● Exercise
Repeat the data that follows exactly, starting at the line with "into the world" and ending at the line with "about Track and adding your Clearing", and leave out every picture.
==*==
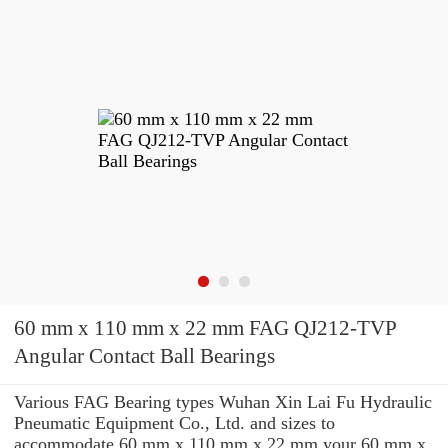
60 mm x 110 mm x 22 mm FAG QJ212-TVP
Angular Contact Ball Bearings
Various FAG Bearing types Wuhan Xin Lai Fu Hydraulic
Pneumatic Equipment Co., Ltd. and sizes to
accommodate 60 mm x 110 mm x 22 mm your 60 mm x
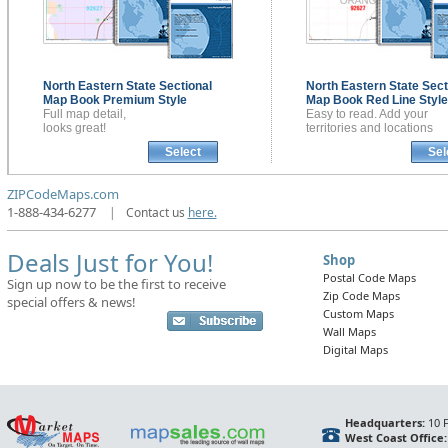
North Eastern State Sectional
North Eastern State Sect
Map Book
Premium Style
Map Book
Red Line Style
Full map detail,
Easy to read. Add your
looks great!
territories and locations
Select
Sel
ZIPCodeMaps.com
1-888-434-6277
|
Contact us
here.
Deals Just for You!
Shop
Postal Code Maps
Sign up now to be the first to receive
Zip Code Maps
special offers & news!
Custom Maps
Wall Maps
Digital Maps
Headquarters:
10 F
West Coast Office:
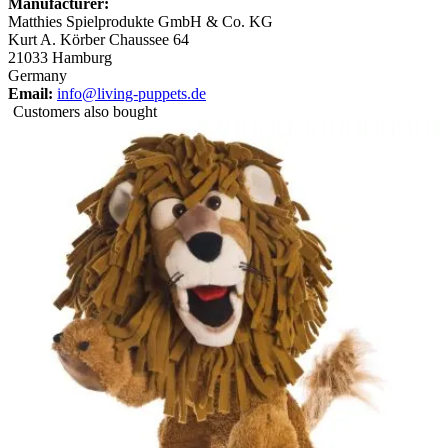
Manufacturer:
Matthies Spielprodukte GmbH & Co. KG
Kurt A. Körber Chaussee 64
21033 Hamburg
Germany
Email:
info@living-puppets.de
Customers also bought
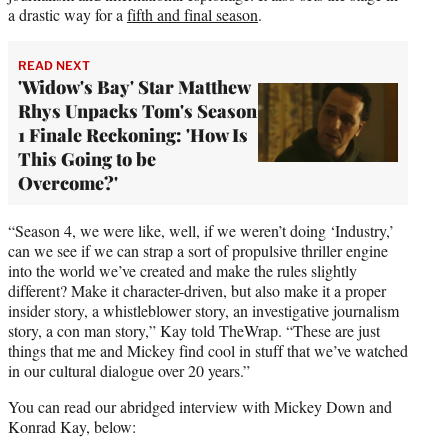
a drastic way for a
fifth and final season
.
READ NEXT
'Widow's Bay' Star Matthew
Rhys Unpacks Tom's Season
1 Finale Reckoning: 'How Is
This Going to be
Overcome?'
“Season 4, we were like, well, if we weren’t doing ‘Industry,’
can we see if we can strap a sort of propulsive thriller engine
into the world we’ve created and make the rules slightly
different? Make it character-driven, but also make it a proper
insider story, a whistleblower story, an investigative journalism
story, a con man story,” Kay told TheWrap. “These are just
things that me and Mickey find cool in stuff that we’ve watched
in our cultural dialogue over 20 years.”
You can read our abridged interview with Mickey Down and
Konrad Kay, below:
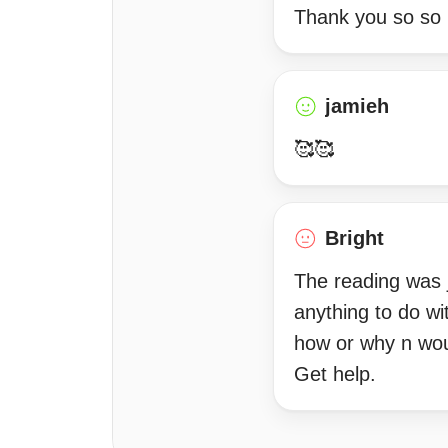
Thank you so so
jamieh
🥰🥰
Bright
The reading was 
anything to do w
how or why n woul
Get help.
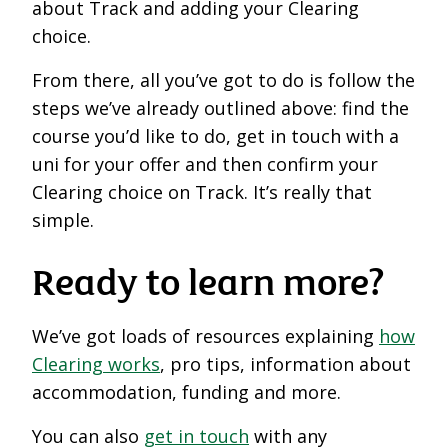
about Track and adding your Clearing
choice.
From there, all you’ve got to do is follow the
steps we’ve already outlined above: find the
course you’d like to do, get in touch with a
uni for your offer and then confirm your
Clearing choice on Track. It’s really that
simple.
Ready to learn more?
We’ve got loads of resources explaining
how
Clearing works
, pro tips, information about
accommodation, funding and more.
You can also
get in touch
with any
==*==
● Your response
into the world we’ve created and make the rules slightly
different? Make it character-driven, but also make it a proper
insider story, a whistleblower story, an investigative journalism
story, a con man story,” Kay told TheWrap. “These are just
things that me and Mickey find cool in stuff that we’ve watched
in our cultural dialogue over 20 years.”
You can read our abridged interview with Mickey Down and
Konrad Kay, below:
Thank you so so
jamieh
🥰🥰
Bright
The reading was 
anything to do w
how or why n woul
Get help.
about Track and adding your Clearing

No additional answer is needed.